Economist Ruby Dickson, a Democrat, and business owner Paul Archer, a Republican, will vie for the Colorado House of Representatives seat serving parts of Greenwood Village and Centennial, and the area south of Cherry Creek State Park this fall.
Education, abortion access and public safety were some of the issues where Dickson and Archer articulated different priorities in their Sentinel surveys and in other campaign materials.
Archer approached public safety from the angle of crime, advocating for reintroducing felony penalties for certain crimes and increasing funding for law enforcement on his campaign website.
While he was critical of Senate Bill 20-217 and its elimination of qualified immunity protections for police, he said he would support independent oversight groups that could evaluate uses of force and deaths related to contacts with police.
“I am fully aware that there have been problems within the force, not just in Colorado but all over,” Archer’s website reads. “The radical increase in crime clearly shows us that defunding the police is not the right pathway to follow. The solution is to have officers invested in the communities that they serve.”
Dickson did not directly answer questions about her feelings on SB20-217. Under the heading of “safer communities,” her website describes the need to regulate firearms to curb the risk of school shootings.
“Most of us believe that schools should be gun-free zones.
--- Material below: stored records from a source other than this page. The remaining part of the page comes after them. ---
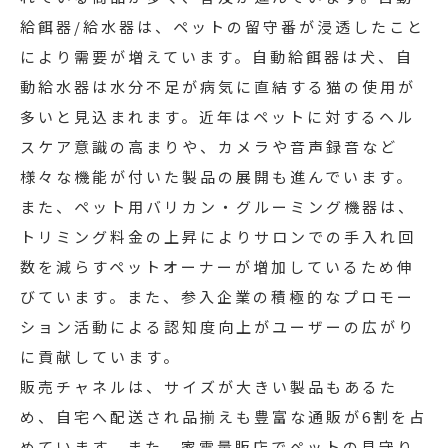
給餌器/給水器は、ペットの留守番が浸透したこと
により需要が増えています。自動給餌器は犬、自
動給水器は水分不足が病気に直結する猫の使用が
多いと見込まれます。近年はペットに対するヘル
スケア意識の高まりや、カメラや音声録音など
様々な機能が付いた製品の展開も進んでいます。
また、ペット用バリカン・グルーミング機器は、
トリミング料金の上昇によりサロンでの手入れ回
数を減らすペットオーナーが増加しているため伸
びています。また、参入企業の積極的なプロモー
ション活動による認知度向上がユーザーの広がり
に貢献しています。
販売チャネルは、サイズが大きい製品もあるた
め、自宅へ配送され品揃えも豊富な通販が6割を占
めています。また、家電量販店でペットの見守り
We believe in common sense gun safety rules, like temporarily taking weapons away from people that have been medically certified to be a threat to themselves or others,” she told The Sentinel. “Colorado has already experienced too much pain at the hands of those wielding extremely deadly weapons. We can — and must — do more to prevent the next mass shooting.”
The two both addressed the topic of abortion, with Dickson saying on her website that “no compromises” should be made in terms of guaranteeing womens’ access to the procedure and Archer saying on his that he was in favor of blocking late-term abortions and “protecting the rights of the unborn, with exceptions to rape, incest and health of the mother.”
Archer and Dickson both wrote about the need to pay teachers more, and Archer said he believed schools should refocus on fundamentals like language arts and math. Dickson stressed her support for public education, saying that “private schools may work well for a select few, but supporting our public school classrooms is the way to help improve outcomes for our children.”
The House District 37 seat is currently held by Democrat Tom Sullivan, who defeated Republican challenger Caroline Cornell, who is now running for Arapahoe County Clerk and Recorder, in 2020, earning 55.6% of the vote. Instead of running for re-election, this year, Sullivan is running to replace Democrat Chris Kolker in Senate District 27.